Dave and I did so much before kids. We bought our first house, got the cats, got married. We travelled a bit – going to Egypt, Tunisia, Rome, Paris, Las Vegas, the Dominican Republic and on honeymoon to Mexico. We went to see movies all the time and we went to more concerts than I can even remember.
It feels like all those things were a lifetime ago. In fact they were two lifetimes ago – they were before LP and Little Man, two lives that changed our lives forever.
It also feels like all those things happened to a different person. And they did. They happened to the me that I was before kids – and I think, no matter how hard you try not to let it, having children changes you. It makes you a different person, it makes you see the world differently and it gives you a whole new purpose in life.

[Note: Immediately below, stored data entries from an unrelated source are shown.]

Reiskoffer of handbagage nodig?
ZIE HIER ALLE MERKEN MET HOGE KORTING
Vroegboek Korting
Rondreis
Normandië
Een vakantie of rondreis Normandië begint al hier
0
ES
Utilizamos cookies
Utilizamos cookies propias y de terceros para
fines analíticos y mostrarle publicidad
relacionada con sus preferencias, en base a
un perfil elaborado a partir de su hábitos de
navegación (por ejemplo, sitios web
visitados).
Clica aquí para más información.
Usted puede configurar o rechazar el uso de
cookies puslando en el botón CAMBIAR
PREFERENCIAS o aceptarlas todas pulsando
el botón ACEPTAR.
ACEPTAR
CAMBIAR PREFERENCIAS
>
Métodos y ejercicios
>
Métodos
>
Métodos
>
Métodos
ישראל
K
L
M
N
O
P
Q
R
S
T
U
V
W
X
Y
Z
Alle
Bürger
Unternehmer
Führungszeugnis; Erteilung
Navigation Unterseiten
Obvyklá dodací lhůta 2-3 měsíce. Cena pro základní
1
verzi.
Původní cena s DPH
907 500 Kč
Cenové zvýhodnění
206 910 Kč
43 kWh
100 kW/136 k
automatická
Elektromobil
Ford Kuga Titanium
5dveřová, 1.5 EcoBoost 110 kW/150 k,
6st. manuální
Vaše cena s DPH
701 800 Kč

Before kids Dave and I had a really lovely life. We did so much, went out a lot and just enjoyed ourselves. After kids was so different – but it was the same too – and better, all at the same time.
After kids we still went out a lot – with children in tow. We enjoyed ourselves even more because we saw everything through the children’s eyes and we did things we knew would make them happy.
We did so much before having the children but most of it seems irrelevant now. We went to Rome and it was my favourite place, my favourite city break and somewhere I loved instantly. It had so much culture, so much history and the food was incredible. But, I’d love to go back again – not just to go again but to go back with the children. I’d love to introduce them to that city that I loved so much, walk through the Colosseum with them and share huge bowls of pasta with them. Going to Rome with the children would feel like we hadn’t been before, it would be fresh and new with two little people to help us see it as if for the very first time.
I lived so much of my life before kids. I was 26 when LP was born. But one day, the time after kids will overtake the time before kids. I’ll have had more life with the children than life before them. But even now, with twenty more years before kids than after them, I feel like the time before kids was so much less. The time after LP was born and after Little Man came along has been so full, so rich and so happy that anything before them seems to pale in comparison.
I’ll always mention that time before kids in conversation. It comes up and it’s relevant. It has an almost nostalgic feel to it as if it’s sepia tinted and packed away in an attic somewhere, gathering dust and getting crisp around the edges.
The time after kids is bright and bold, HD in comparison and 4D, jumping right out at us and using every single one of our senses. It’s vibrant, fun, loud and smells like sun lotion, the outdoors and wet wipes. The time after kids is the here and now. It’s every single minute of every single day and I just wish that those days would last longer. That there were more minutes in each hour of each day to really sit back and appreciate this life that we have.
Life after kids is pretty great – and so different to the life before them.